So, I appear to be the most frequently broken person on the planet. Yesterday, while opening a beer during the Friday Wii bowling tournament at work, the bottle I was opening broke and I cut my finger. I wasn't terribly concerned, and just wrapped it in a paper towel. When it bled through that towel, I wrapped it again. I repeated that process three times, and then stuck a band-aid on it and called it good.
This morning, I took the band-aid off and honestly? I'm vaguely concerned. There seems to be a not insignificant portion of my finger that isn't really attached to the rest of my finger.
How, you ask, did I not realize this was a touch more than a paper cut?
I have this bizarre tendency not to panic when injured. When I got hit by a car, I called my mother, and had the following conversation.
Me: Hey. I'm not dead, or hurt, or anything. But I just got hit by a car, and so I think maybe I shouldn't take the bus home. But I mean, I can. I just think maybe it would be better if you came and got me. So, is that an option?
Mom: incomprehensible screaming.
Me: Okay. So you'll call me back?
Likewise, when I stabbed myself in the foot recently, I stood there and stared at it for quite some time, before saying simply, "Huh. That probably isn't good." Then, I pulled it out, looked at the blood for a moment, wrapped a towel around it and went about my evening.

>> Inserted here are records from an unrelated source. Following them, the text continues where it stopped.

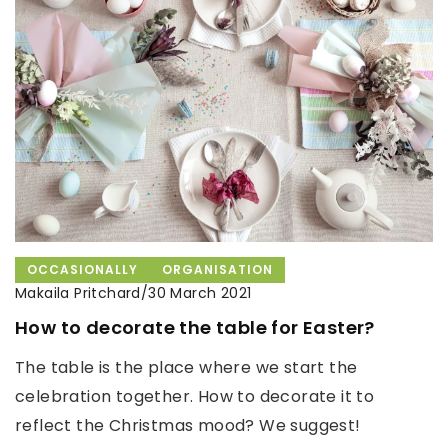
OCCASIONALLY
ORGANISATION
Makaila Pritchard
/
30 March 2021
How to decorate the table for Easter?
The table is the place where we start the
celebration together. How to decorate it to
reflect the Christmas mood? We suggest!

Most of the people in my life seem to think this is an enviable trait, this seeming inability to panic or freak out in the face of painful and possibly severe injury. But I'm starting to see how it really has some pretty negative side effects.
The worst of those side effects? Is the fact that nothing ever gets treated or fixed. Nothing. Ever.
The cut on my finger? I really think I probably should have had stitches. The stab wound in my foot? Only very recently healed, likely because it should have been seen and dealt with by a doctor. I had to be coaxed into going to the ER when I got hit by a car.
I wonder how long it's going to take for my finger to heal.